Copy every line below where the string "challenges" is found.

EXERCISE MATERIAL »
↓
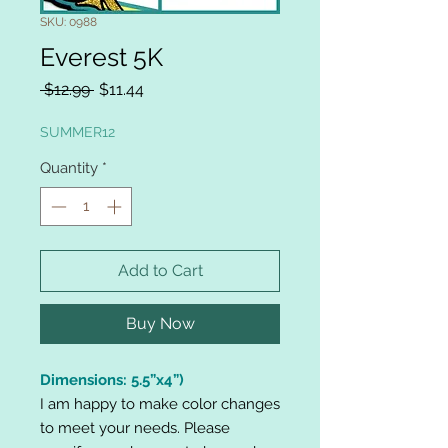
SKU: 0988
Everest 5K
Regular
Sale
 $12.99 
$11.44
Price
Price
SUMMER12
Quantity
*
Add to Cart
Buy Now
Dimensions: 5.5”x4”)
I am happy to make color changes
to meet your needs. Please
↑
↓
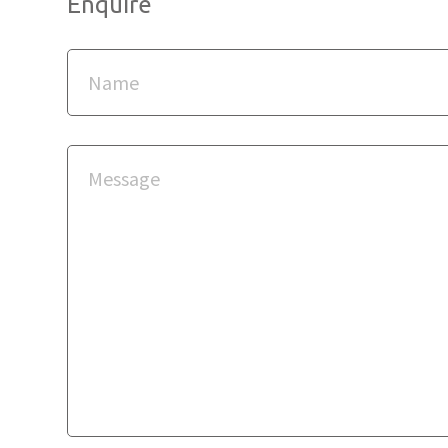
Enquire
↑
↓
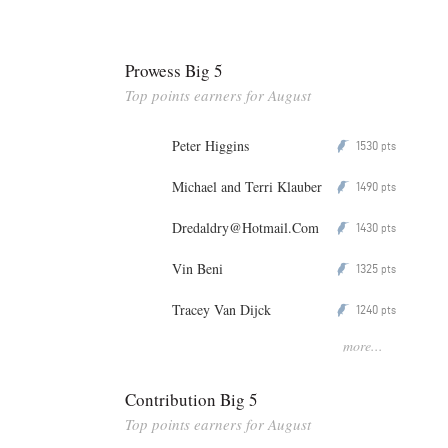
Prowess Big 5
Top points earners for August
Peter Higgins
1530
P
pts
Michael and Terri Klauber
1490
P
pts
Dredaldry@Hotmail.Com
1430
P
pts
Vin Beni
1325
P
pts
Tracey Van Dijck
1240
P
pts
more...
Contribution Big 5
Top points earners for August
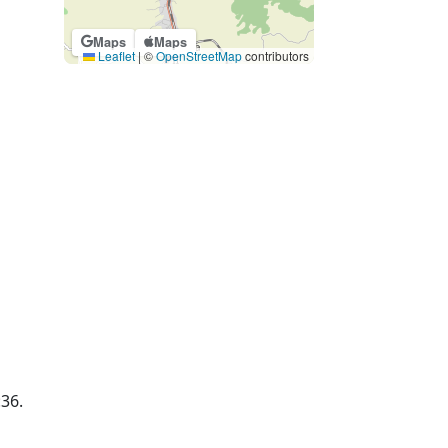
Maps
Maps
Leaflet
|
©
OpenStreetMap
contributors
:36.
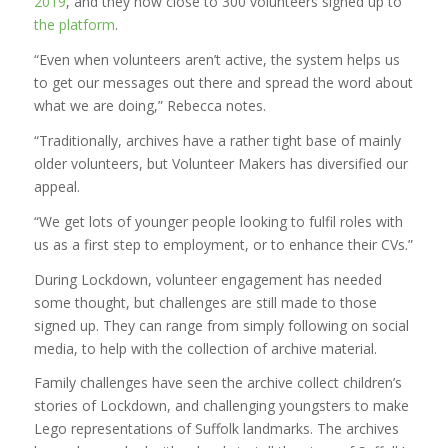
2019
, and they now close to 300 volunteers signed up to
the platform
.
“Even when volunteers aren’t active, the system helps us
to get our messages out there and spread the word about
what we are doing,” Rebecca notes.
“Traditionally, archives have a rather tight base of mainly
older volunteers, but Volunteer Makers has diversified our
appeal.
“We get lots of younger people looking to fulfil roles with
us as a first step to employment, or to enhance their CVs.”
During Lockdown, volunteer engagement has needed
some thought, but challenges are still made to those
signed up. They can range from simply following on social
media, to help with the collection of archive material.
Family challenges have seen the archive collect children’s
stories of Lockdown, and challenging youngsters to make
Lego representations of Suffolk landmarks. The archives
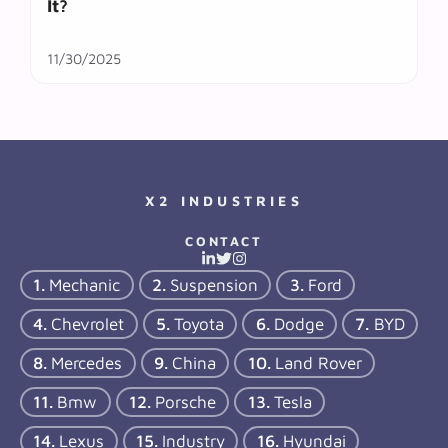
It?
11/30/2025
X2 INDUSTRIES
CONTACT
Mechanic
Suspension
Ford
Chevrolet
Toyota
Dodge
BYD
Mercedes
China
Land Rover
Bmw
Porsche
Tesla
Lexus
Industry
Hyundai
↑
ANSWER TO THIS PROBLEM »
some thought, but challenges are still made to those
Family challenges have seen the archive collect children’s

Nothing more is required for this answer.